(ASSIGNMENT): The answer is to consist only of an exact retyping of the lines from the one containing "Er is momenteel geen poll beschikbaar." to the end of the entries, without pictures.

(SUPPLIED MATERIAL):
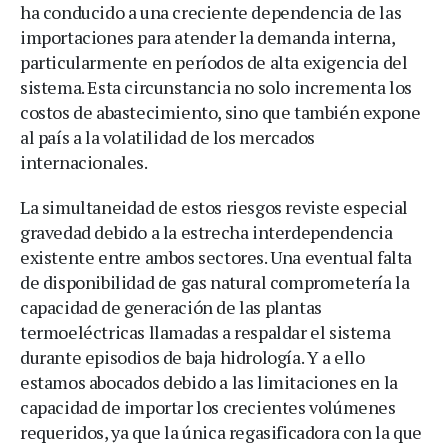
ha conducido a una creciente dependencia de las
importaciones para atender la demanda interna,
particularmente en períodos de alta exigencia del
sistema. Esta circunstancia no solo incrementa los
costos de abastecimiento, sino que también expone
al país a la volatilidad de los mercados
internacionales.
La simultaneidad de estos riesgos reviste especial
gravedad debido a la estrecha interdependencia
existente entre ambos sectores. Una eventual falta
de disponibilidad de gas natural comprometería la
capacidad de generación de las plantas
termoeléctricas llamadas a respaldar el sistema
durante episodios de baja hidrología. Y a ello
estamos abocados debido a las limitaciones en la
capacidad de importar los crecientes volúmenes
requeridos, ya que la única regasificadora con la que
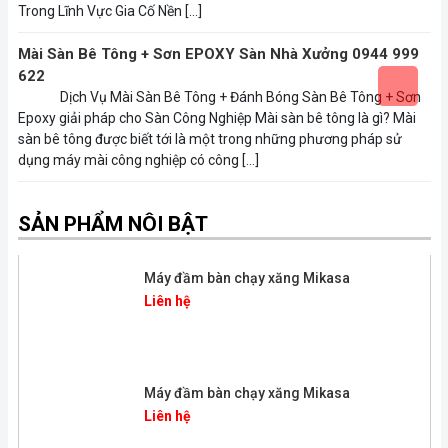
Trong Lĩnh Vực Gia Cố Nền […]
Mài Sàn Bê Tông + Sơn EPOXY Sàn Nhà Xưởng 0944 999
622
Dịch Vụ Mài Sàn Bê Tông + Đánh Bóng Sàn Bê Tông + Sơn
Epoxy giải pháp cho Sàn Công Nghiệp Mài sàn bê tông là gì? Mài
sàn bê tông được biết tới là một trong những phương pháp sử
dụng máy mài công nghiệp có công […]
SẢN PHẨM NÔI BẬT
Máy đầm bàn chạy xăng Mikasa
Liên hệ
Máy đầm bàn chạy xăng Mikasa
Liên hệ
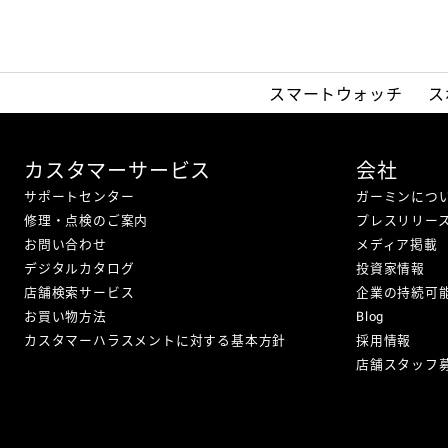
スマートウォッチ
ス
カスタマーサービス
会社
サポートセンター
ガーミンにつ
修理・点検のご案内
プレスリリー
お問い合わせ
メディア掲載
デジタルカタログ
投資家情報
店舗検索サービス
企業の持続可
お買い物方法
Blog
カスタマーハラスメントに対する基本方針
採用情報
店舗スタッフ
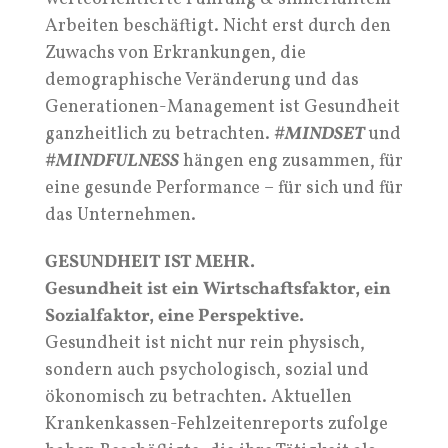
Arbeiten beschäftigt. Nicht erst durch den
Zuwachs von Erkrankungen, die
demographische Veränderung und das
Generationen-Management ist Gesundheit
ganzheitlich zu betrachten.
#MINDSET
und
#MINDFULNESS
hängen eng zusammen, für
eine gesunde Performance – für sich und für
das Unternehmen.
GESUNDHEIT IST MEHR.
Gesundheit ist ein Wirtschaftsfaktor, ein
Sozialfaktor, eine Perspektive.
Gesundheit ist nicht nur rein physisch,
sondern auch psychologisch, sozial und
ökonomisch zu betrachten. Aktuellen
Krankenkassen-Fehlzeitenreports zufolge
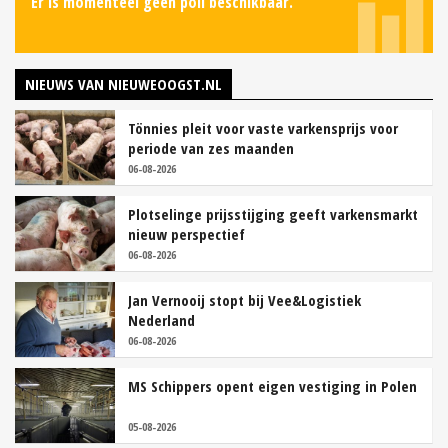
Er is momenteel geen poll beschikbaar.
NIEUWS VAN NIEUWEOOGST.NL
Tönnies pleit voor vaste varkensprijs voor
periode van zes maanden
06-08-2026
Plotselinge prijsstijging geeft varkensmarkt
nieuw perspectief
06-08-2026
Jan Vernooij stopt bij Vee&Logistiek
Nederland
06-08-2026
MS Schippers opent eigen vestiging in Polen
05-08-2026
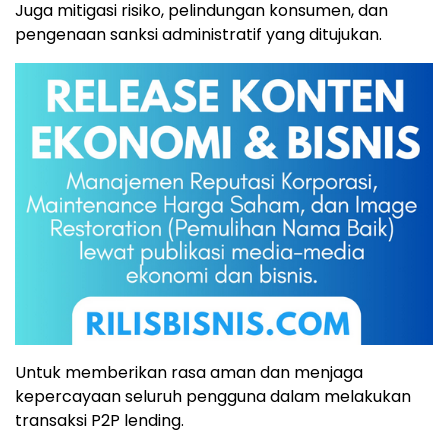
Juga mitigasi risiko, pelindungan konsumen, dan
pengenaan sanksi administratif yang ditujukan.
Untuk memberikan rasa aman dan menjaga
kepercayaan seluruh pengguna dalam melakukan
transaksi P2P lending.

(OUTPUT OF THE TASK):
Er is momenteel geen poll beschikbaar.
NIEUWS VAN NIEUWEOOGST.NL
Tönnies pleit voor vaste varkensprijs voor
periode van zes maanden
06-08-2026
Plotselinge prijsstijging geeft varkensmarkt
nieuw perspectief
06-08-2026
Jan Vernooij stopt bij Vee&Logistiek
Nederland
06-08-2026
MS Schippers opent eigen vestiging in Polen
05-08-2026
Juga mitigasi risiko, pelindungan konsumen, dan
pengenaan sanksi administratif yang ditujukan.
Untuk memberikan rasa aman dan menjaga
kepercayaan seluruh pengguna dalam melakukan
transaksi P2P lending.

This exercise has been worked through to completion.